■ TASK ITEM
Every line of the records below that holds the word "RGBA" belongs in the answer.

DATA SUPPLIED below:

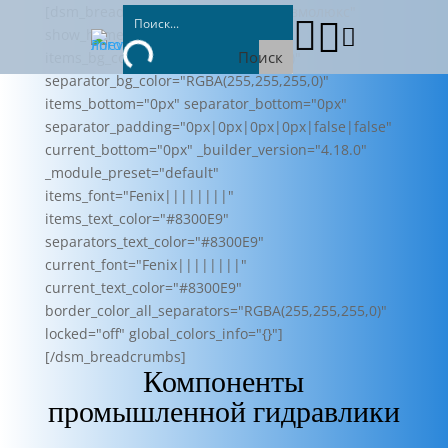
[dsm_breadcrumbs home_text="Пневмолюкс"



show_home_icon="off"
Поиск
items_bg_color="RGBA(255,255,255,0)"
separator_bg_color="RGBA(255,255,255,0)"
items_bottom="0px" separator_bottom="0px"
separator_padding="0px|0px|0px|0px|false|false"
current_bottom="0px" _builder_version="4.18.0"
_module_preset="default"
items_font="Fenix||||||||"
items_text_color="#8300E9"
separators_text_color="#8300E9"
current_font="Fenix||||||||"
current_text_color="#8300E9"
border_color_all_separators="RGBA(255,255,255,0)"
locked="off" global_colors_info="{}"]
[/dsm_breadcrumbs]
Компоненты
промышленной гидравлики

End of DATA SUPPLIED.

■ SOLUTION FOR THIS EXERCISE
items_bg_color="RGBA(255,255,255,0)"
separator_bg_color="RGBA(255,255,255,0)"
border_color_all_separators="RGBA(255,255,255,0)"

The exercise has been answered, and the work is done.